Sae Takada, MD, PhD, MHS, is an Assistant Professor in the Division of General Internal Medicine and Health Services Research, Department of Medicine, at the David Geffen School of Medicine at UCLA. She obtained her MHS in Global Health Policy and Planning at the University of Tokyo, and MDPhD in Health Policy at Harvard. She completed her Internal Medicine Primary Care residency and fellowship in the National Clinician Scholars Program at UCLA. Sae studies how social relationships serve as resources for under-resourced communities, how they lead to the formation and spread of health behaviors and beliefs, and how these behaviors and beliefs in turn reshape social relationships. She is also a HIV primary care physician at the West Los Angeles Veterans Affairs Homeless Patient Aligned Care Team.

 

Sae met Dr.
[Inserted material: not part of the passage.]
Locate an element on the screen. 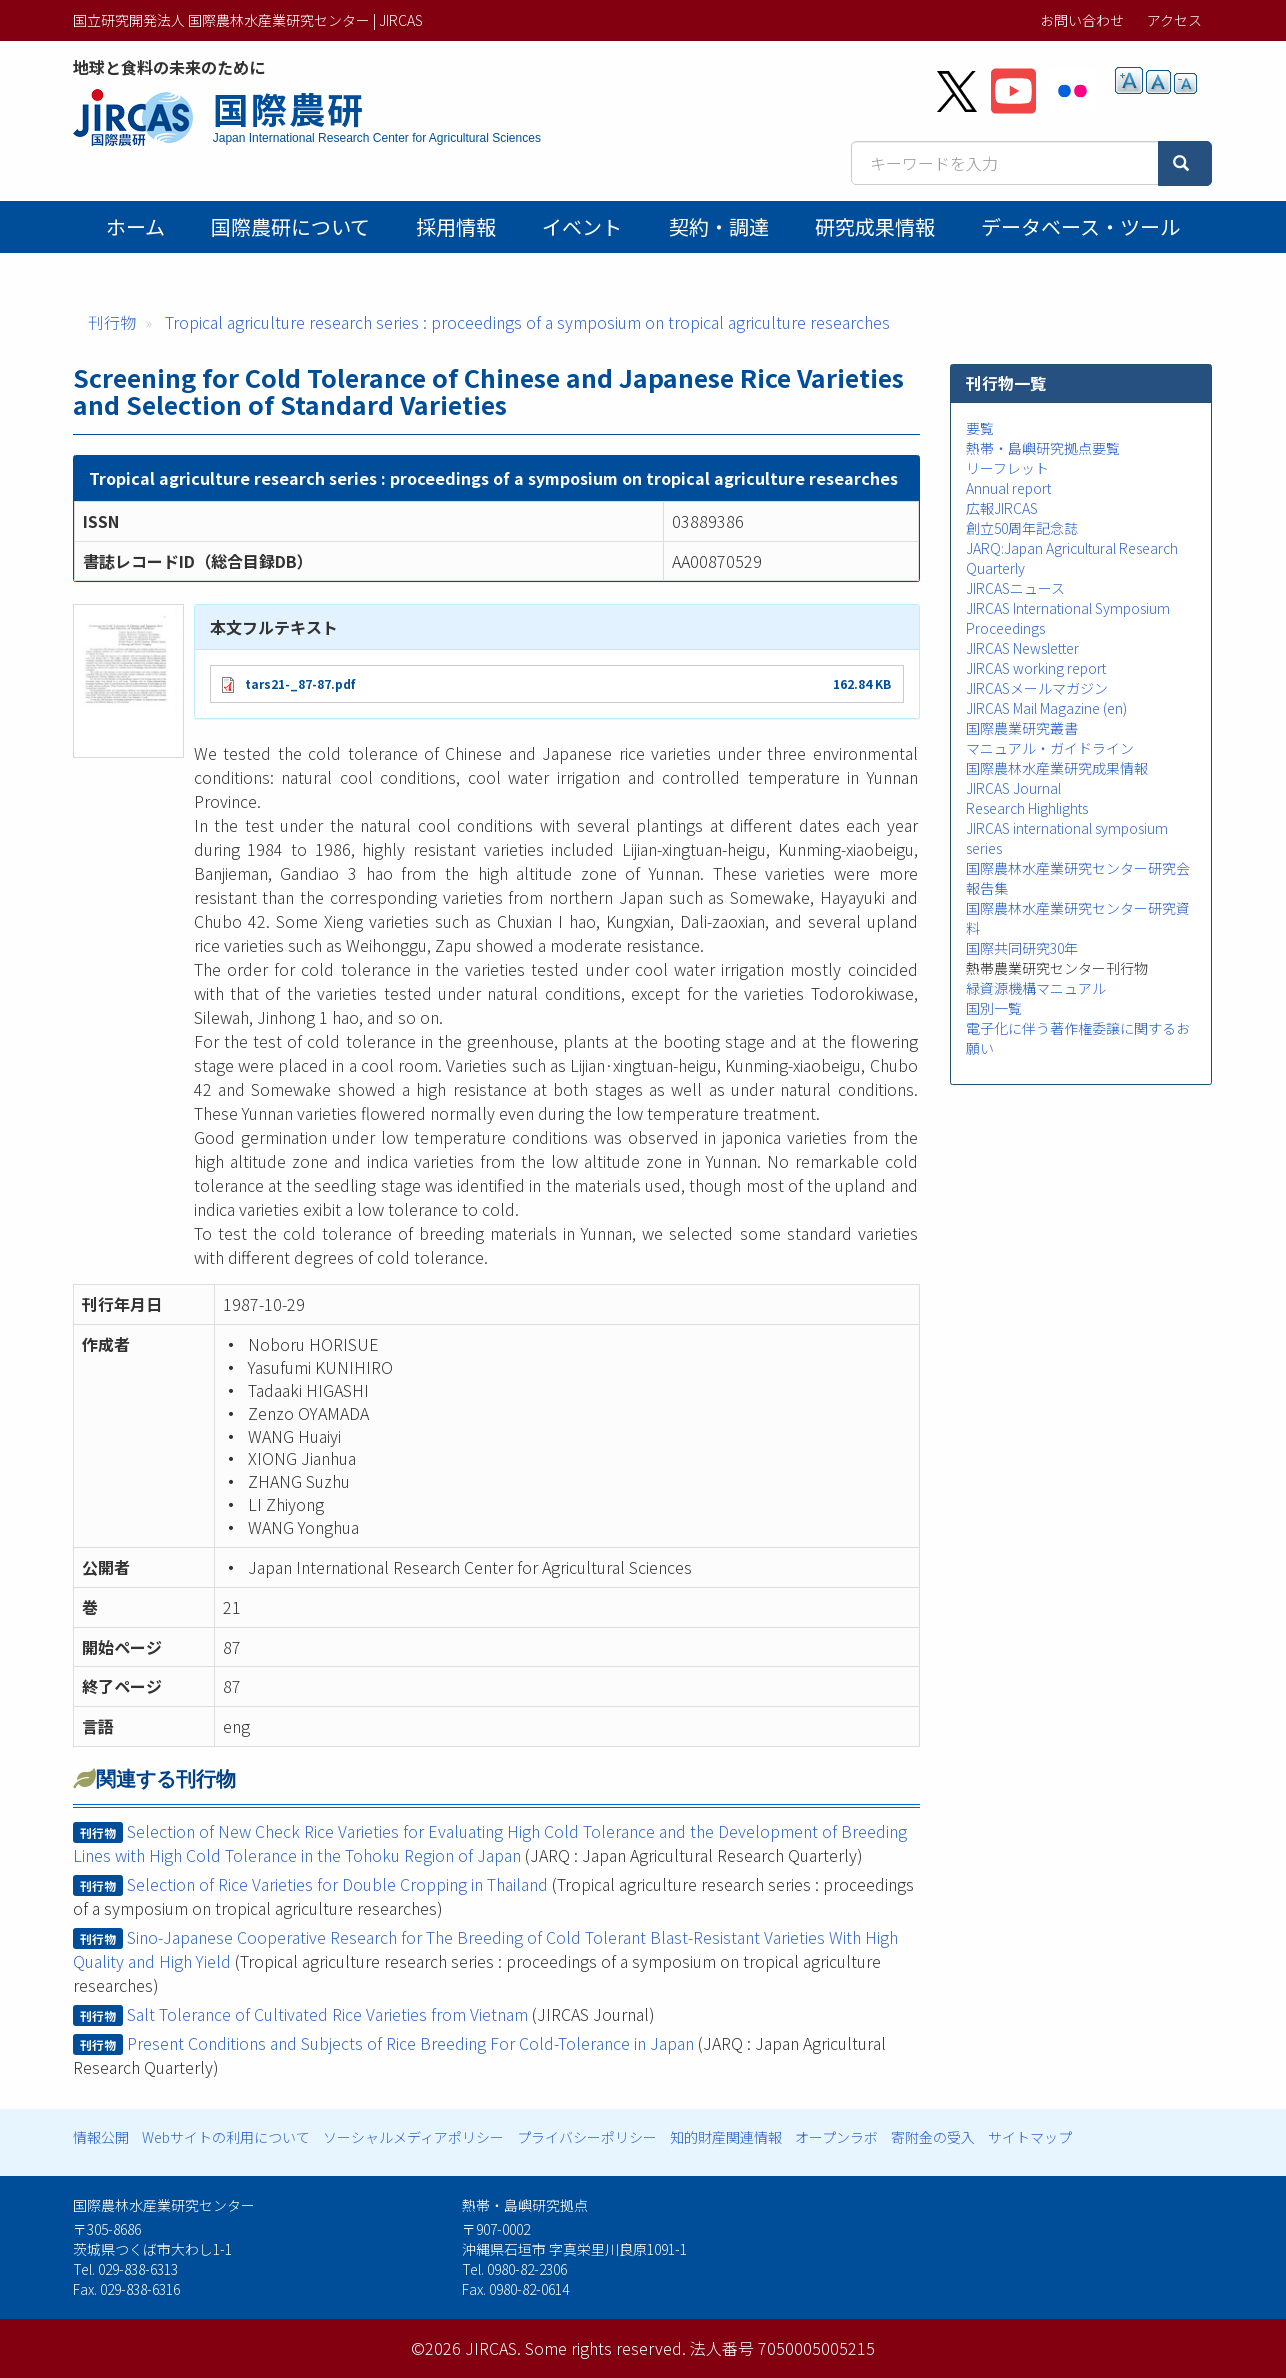  国際農研について is located at coordinates (290, 226).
William Cunningham as a fellow to talk about his project on peer navigation for people living with HIV and was inspired by his passion and commitment to developing implementable solutions to complex social and structural barriers experienced by marginalized communities. Dr. Cunningham took her under his wing and taught her, with much love and patience, important skills for thriving in academia and life in general: how to build a team; how to craft a meticulous response letter for a manuscript revision; how to make new friends at poster sessions; how it is better to share and get input on your work early (even if it is not perfect); how to grow through uncertainty and setbacks. The scholarship serves as a reminder of Dr. Cunningham’s moral compass and wisdom and will guide her as she continues Dr. Cunningham’s legacy by advocating for under-resourced communities through research and mentorship. She plans to use the scholarship to disseminate one of her projects aiming to improve the lives of people living with HIV.

 

During the pandemic, Sae takes breaks from the world by cultivating her own garden – quite literally by growing tomatoes and broccoli in her balcony, orchids in her “office,” and mushrooms in her living room, and also by learning to sew her own clothes and enjoying works of fiction recommended by Dr. Steve Shoptaw. Prior to the pandemic, she enjoyed choral singing and was a budding choral conductor under the mentorship of Dr. Kenneth Wells.